Print the listing below only from the line that has "CINEBAIX Mostra de" through the line that has "eisen kann. Ein", exactly, and drop any picture.

**Exercise data**.
+ + + + +
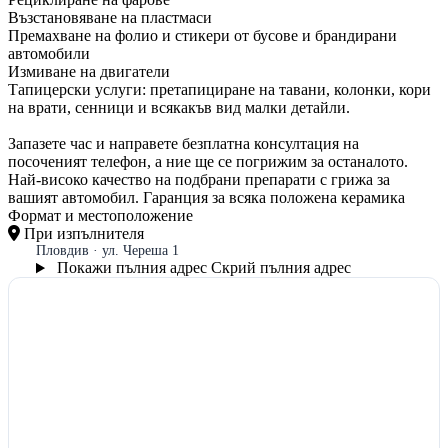
Възстановяване на пластмаси
Премахване на фолио и стикери от бусове и брандирани
автомобили
Измиване на двигатели
Тапицерски услуги: претапициране на тавани, колонки, кори
на врати, сенници и всякакъв вид малки детайли.
Запазете час и направете безплатна консултация на
посоченият телефон, а ние ще се погрижим за останалото.
Най-високо качество на подбрани препарати с грижа за
вашият автомобил. Гаранция за всяка положена керамика
Формат и местоположение
При изпълнителя
Пловдив · ул. Череша 1
Покажи пълния адрес
Скрий пълния адрес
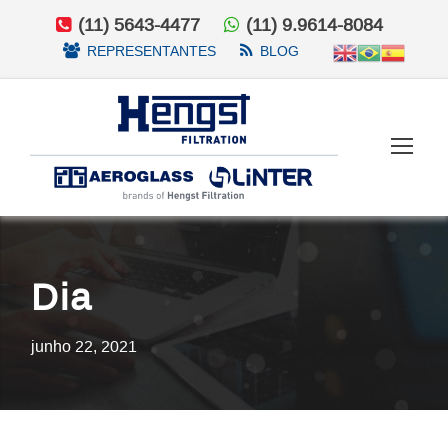
(11) 5643-4477
(11) 9.9614-8084
REPRESENTANTES
BLOG
Dia
junho 22, 2021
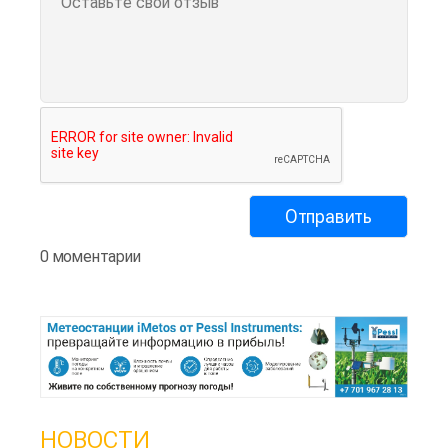
0 моментарии
НОВОСТИ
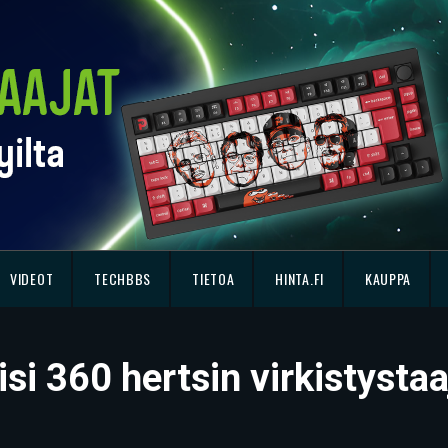
VIDEOT
TECHBBS
TIETOA
HINTA.FI
KAUPPA
si 360 hertsin virkistysta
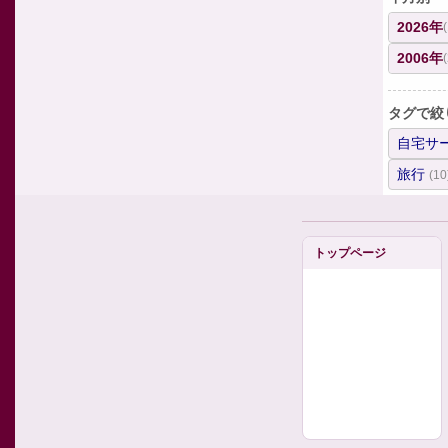
2026年
2006年
タグで絞
自宅サ
旅行
(10
トップページ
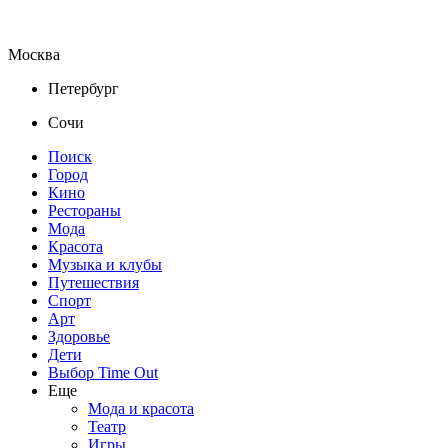
Москва
Петербург
Сочи
Поиск
Город
Кино
Рестораны
Мода
Красота
Музыка и клубы
Путешествия
Спорт
Арт
Здоровье
Дети
Выбор Time Out
Еще
Мода и красота
Театр
Игры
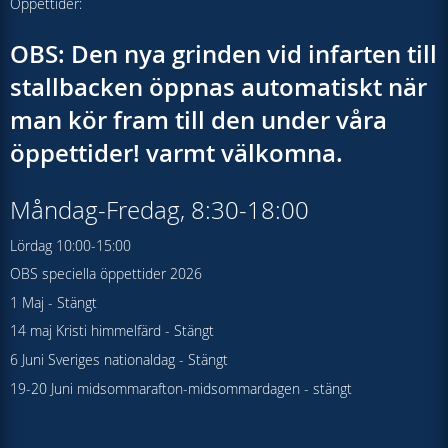
Öppettider:
OBS: Den nya grinden vid infarten till
stallbacken öppnas automatiskt när
man kör fram till den under våra
öppettider! varmt välkomna.
Måndag-Fredag, 8:30-18:00
Lördag 10:00-15:00
OBS speciella öppettider 2026
1 Maj - Stängt
14 maj Kristi himmelfärd - Stängt
6 Juni Sveriges nationaldag - Stängt
19-20 Juni midsommarafton-midsommardagen - stängt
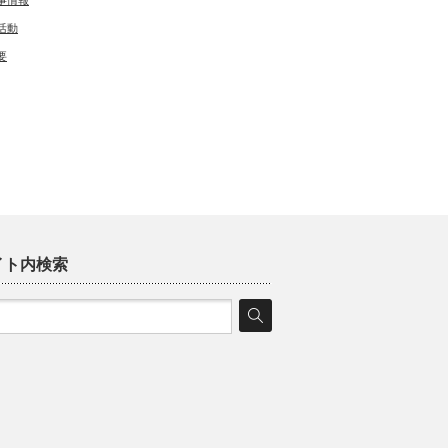
事情報
活動
要
イト内検索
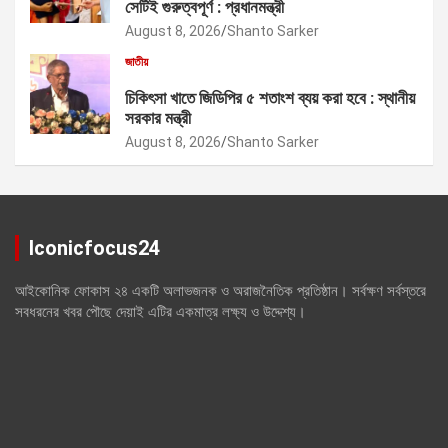
সেটিই গুরুত্বপূর্ণ : প্রধানমন্ত্রী
August 8, 2026
Shanto Sarker
জাতীয়
চিকিৎসা খাতে জিডিপির ৫ শতাংশ ব্যয় করা হবে : স্থানীয়
সরকার মন্ত্রী
August 8, 2026
Shanto Sarker
Iconicfocus24
আইকোনিক ফোকাস ২৪ একটি অলাভজনক ও অরাজনৈতিক প্রতিষ্ঠান। সর্বক্ষণ সর্বস্তরে
সবধরনের খবর পৌছে দেয়াই এটির একমাত্র লক্ষ্য ও উদ্দেশ্য।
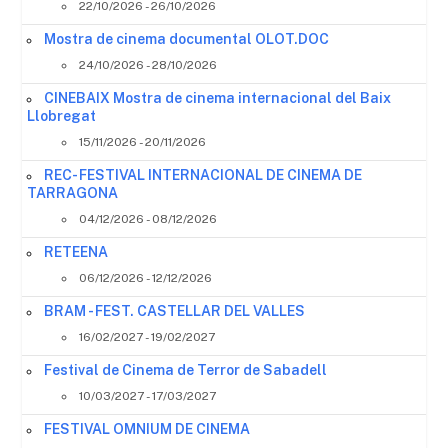
22/10/2026 - 26/10/2026
Mostra de cinema documental OLOT.DOC
24/10/2026 - 28/10/2026
CINEBAIX Mostra de cinema internacional del Baix
Llobregat
15/11/2026 - 20/11/2026
REC- FESTIVAL INTERNACIONAL DE CINEMA DE
TARRAGONA
04/12/2026 - 08/12/2026
RETEENA
06/12/2026 - 12/12/2026
BRAM - FEST. CASTELLAR DEL VALLES
16/02/2027 - 19/02/2027
Festival de Cinema de Terror de Sabadell
10/03/2027 - 17/03/2027
FESTIVAL OMNIUM DE CINEMA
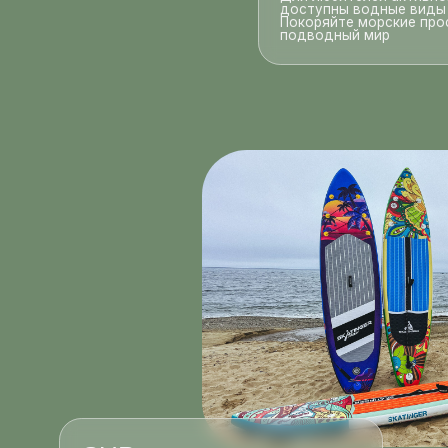
SUP-прогулки
Преодолевайте водные просторы и
наслаждайтесь морским спокойствием
на сапах
Для всех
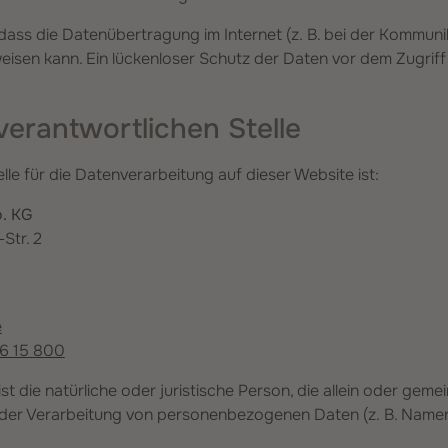
 dass die Datenübertragung im Internet (z. B. bei der Kommuni
eisen kann. Ein lückenloser Schutz der Daten vor dem Zugriff d
verantwortlichen Stelle
lle für die Datenverarbeitung auf dieser Website ist:
. KG
Str. 2
e
56 15 800
ist die natürliche oder juristische Person, die allein oder ge
 der Verarbeitung von personenbezogenen Daten (z. B. Namen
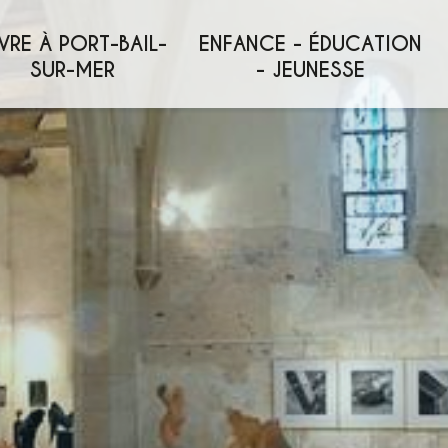
VRE À PORT-BAIL-
ENFANCE - ÉDUCATION
SUR-MER
- JEUNESSE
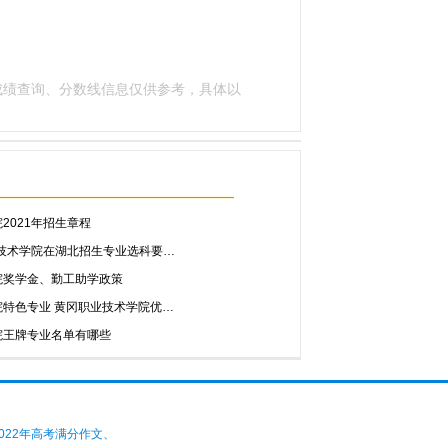
资讯、成绩查询、分数线信息仅供参考，具体以
2021年招生章程
业技术学院在湖北招生专业选科要…
院奖学金、勤工助学政策
特色专业 黄冈职业技术学院优…
院王牌专业名单有哪些
022年高考满分作文、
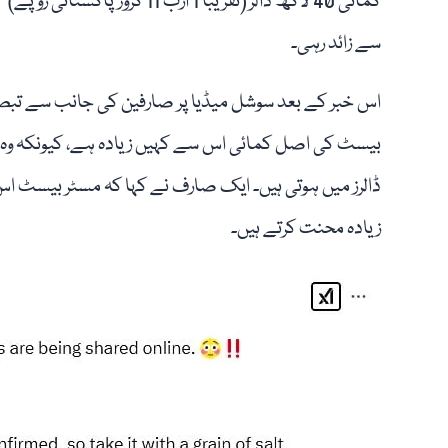
کمائی 40 لاکھ ڈالر (تقریباً 1 ارب 11 کروڑ پاکستانی روپے)
سے زائد رہی۔
اس خبر کے بعد سوشل میڈیا پر صارفین کی جانب سے تبصروں
بیسٹ کی اصل کمائی اس سے کہیں زیادہ ہے، کیونکہ وہ ب
ڈالرز میں ہوتی ہیں۔ ایک صارف نے کہا کہ مسٹر بیسٹ اس 
زیادہ محنت کرتے ہیں۔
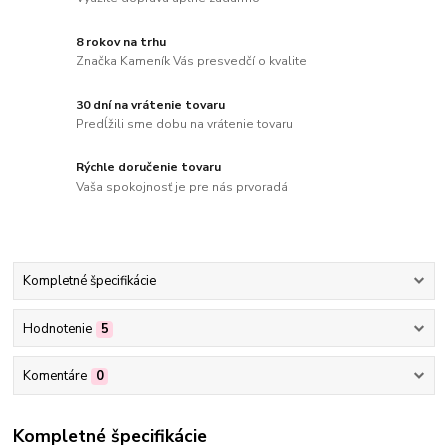
8 rokov na trhu
Značka Kameník Vás presvedčí o kvalite
30 dní na vrátenie tovaru
Predĺžili sme dobu na vrátenie tovaru
Rýchle doručenie tovaru
Vaša spokojnosť je pre nás prvoradá
Kompletné špecifikácie
Hodnotenie
5
Komentáre
0
Kompletné špecifikácie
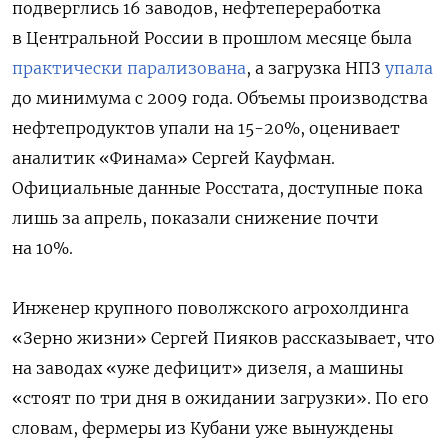
подверглись 16 заводов, нефтепереработка
в Центральной России в прошлом месяце была
практически парализована
, а загрузка НПЗ
упала
до минимума с 2009 года. Объемы производства
нефтепродуктов упали на 15-20%, оценивает
аналитик «Финама» Сергей Кауфман.
Официальные данные Росстата, доступные пока
лишь за апрель, показали снижение почти
на 10%.
Инженер крупного поволжского агрохолдинга
«Зерно жизни» Сергей Пияков рассказывает, что
на заводах «уже дефицит» дизеля, а машины
«стоят по три дня в ожидании загрузки». По его
словам, фермеры из Кубани уже вынуждены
+ + + + +
**Answer for this exercise**.
CINEBAIX Mostra de cinema internacional del Baix
Llobregat
15/11/2026 - 20/11/2026
REC- FESTIVAL INTERNACIONAL DE CINEMA DE
TARRAGONA
04/12/2026 - 08/12/2026
RETEENA
06/12/2026 - 12/12/2026
BRAM - FEST. CASTELLAR DEL VALLES
16/02/2027 - 19/02/2027
Festival de Cinema de Terror de Sabadell
10/03/2027 - 17/03/2027
FESTIVAL OMNIUM DE CINEMA
SUP-прогулки
Преодолевайте водные просторы и
наслаждайтесь морским спокойствием
на сапах
Для всех
 dass die Datenübertragung im Internet (z. B. bei der Kommuni
eisen kann. Ein lückenloser Schutz der Daten vor dem Zugriff d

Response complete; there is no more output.